The bank’s report stated that the global financial system could be affected by lower risk appetite, declines in asset prices and losses for at-risk companies and investors, including those in the United States.
A RISK IS PERMANENT INFLATION
The report also noted that persistent inflation in the US and other developed economies may pose a risk to the global financial system, and stated that energy prices have increased significantly in recent months and this has led to a renewal of the cost pressures that companies may experience. to his clients.
The report states that if inflation becomes unexpectedly permanent for any reason, it may lead to upward revisions to interest rates.

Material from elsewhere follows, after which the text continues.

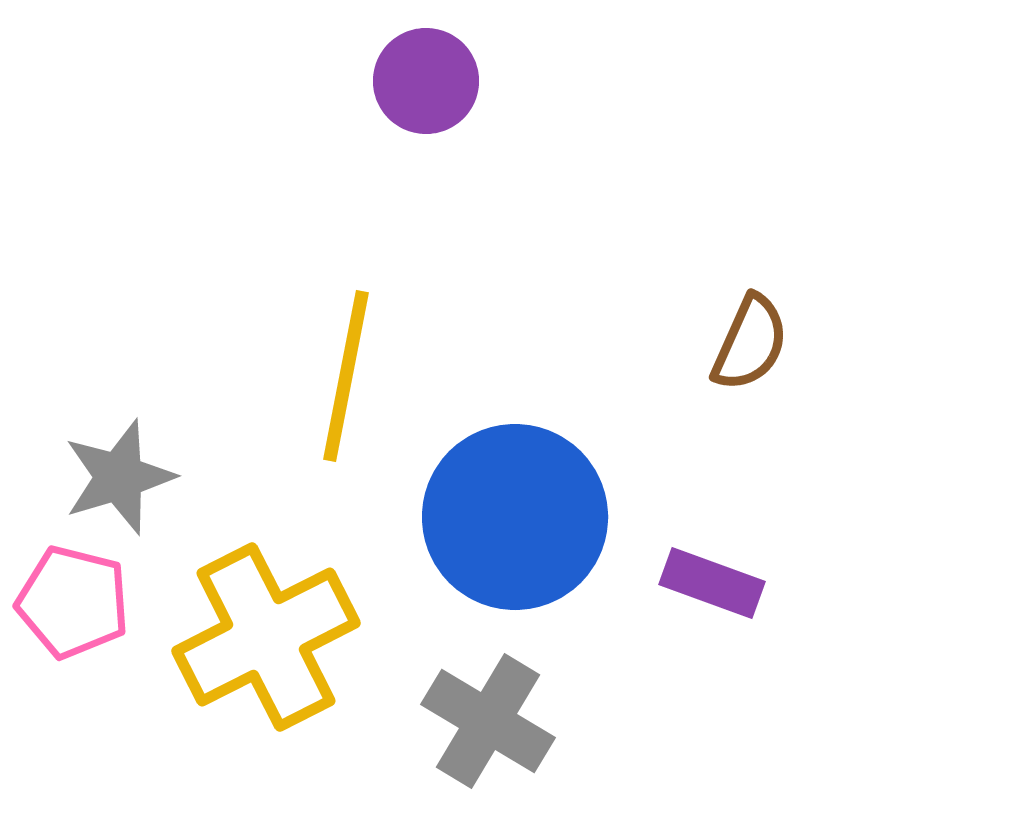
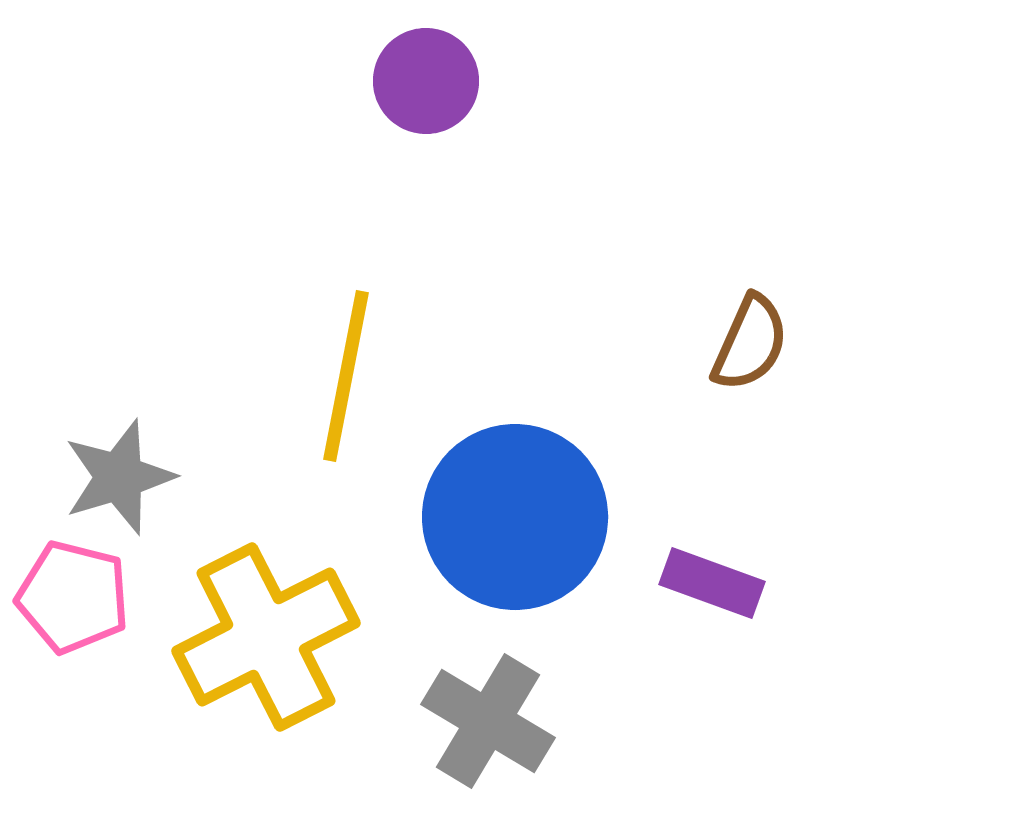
pink pentagon: moved 5 px up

The report noted that a significant slowdown in economic growth could pose a risk to the financial system and cause difficulties in the commercial real estate market, and that slowing growth would reduce the profits of non-financial companies and possibly lead to financial stress. and defaults in some companies.

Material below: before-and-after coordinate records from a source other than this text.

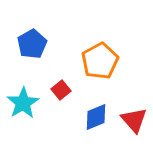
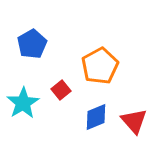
orange pentagon: moved 5 px down
red triangle: moved 1 px down
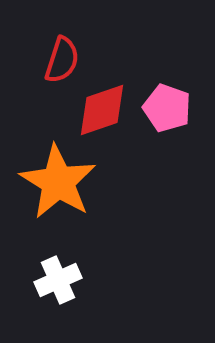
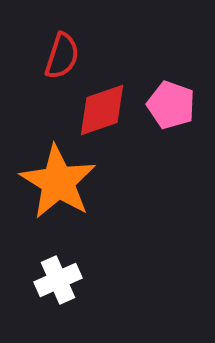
red semicircle: moved 4 px up
pink pentagon: moved 4 px right, 3 px up
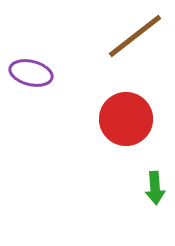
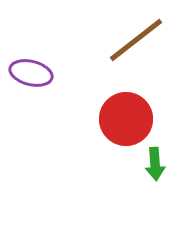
brown line: moved 1 px right, 4 px down
green arrow: moved 24 px up
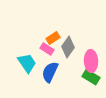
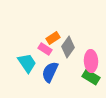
pink rectangle: moved 2 px left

The report stated that such dynamics could lead to job losses and pressure on households, which could lead to a mild economic recession.
‘THE SLOWDOWN IN CHINA CAN STRENGTHEN MARKETS’
The report notes that a further slowdown in China’s economic growth could worsen financial tensions in China and strain markets around the world, and that tensions originating in China could affect other emerging market economies, especially economies that depend from trade with China or from the loans granted. by Chinese institutions.
The report stated that, given the size of its economy and financial system, financial tensions in China could put pressure on global markets more broadly through disruptions in economic activities, deteriorating risk perceptions and possibly a strong appreciation of the dollar, and could potentially affect the United States. States too.
On the other hand, the report also analyzes the stress experienced in the banking sector following the collapse of Silicon Valley Bank (SVB) in the US, and states that the banking sector in general maintains a high level of liquidity, but some banks continue facing financial pressure. The report noted that volatility in the sector has decreased since March and deposit outflows have largely stabilized. (AA)
Source: Sozcu

Andrew Dwight is an author and economy journalist who writes for 24 News Globe. He has a deep understanding of financial markets and a passion for analyzing economic trends and news. With a talent for breaking down complex economic concepts into easily understandable terms, Andrew has become a respected voice in the field of economics journalism.